Description of the task - Set down the data below in full and exactly, minus the pictures.

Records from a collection
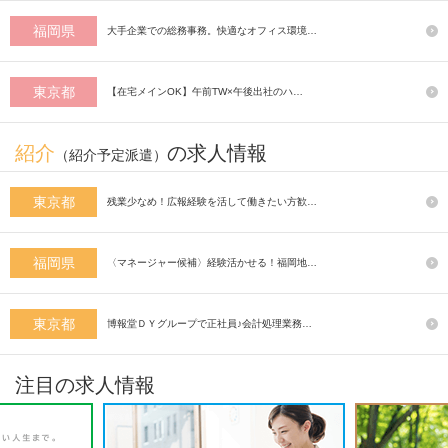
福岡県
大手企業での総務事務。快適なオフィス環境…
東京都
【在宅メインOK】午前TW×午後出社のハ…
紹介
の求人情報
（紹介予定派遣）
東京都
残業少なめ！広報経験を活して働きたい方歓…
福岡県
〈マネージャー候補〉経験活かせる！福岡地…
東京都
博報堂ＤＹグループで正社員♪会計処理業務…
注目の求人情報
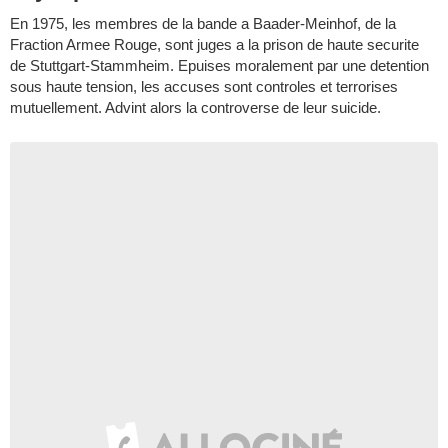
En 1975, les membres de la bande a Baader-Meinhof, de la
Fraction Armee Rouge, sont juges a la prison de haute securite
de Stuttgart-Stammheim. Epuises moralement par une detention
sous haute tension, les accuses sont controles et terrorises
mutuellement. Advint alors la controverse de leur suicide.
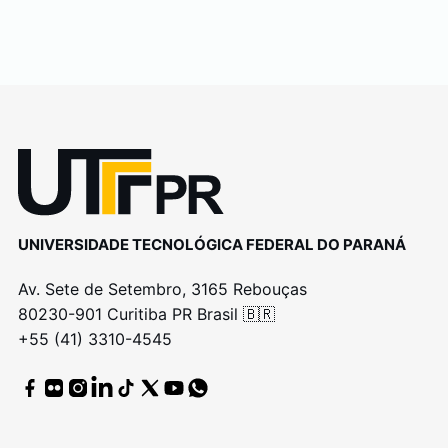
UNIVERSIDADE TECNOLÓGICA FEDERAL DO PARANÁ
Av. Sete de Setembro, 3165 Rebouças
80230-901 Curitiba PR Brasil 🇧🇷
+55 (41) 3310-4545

Answer below -
福岡県
大手企業での総務事務。快適なオフィス環境…
東京都
【在宅メインOK】午前TW×午後出社のハ…
紹介
の求人情報
（紹介予定派遣）
東京都
残業少なめ！広報経験を活して働きたい方歓…
福岡県
〈マネージャー候補〉経験活かせる！福岡地…
東京都
博報堂ＤＹグループで正社員♪会計処理業務…
注目の求人情報
En 1975, les membres de la bande a Baader-Meinhof, de la
Fraction Armee Rouge, sont juges a la prison de haute securite
de Stuttgart-Stammheim. Epuises moralement par une detention
sous haute tension, les accuses sont controles et terrorises
mutuellement. Advint alors la controverse de leur suicide.
UNIVERSIDADE TECNOLÓGICA FEDERAL DO PARANÁ
Av. Sete de Setembro, 3165 Rebouças
80230-901 Curitiba PR Brasil 🇧🇷
+55 (41) 3310-4545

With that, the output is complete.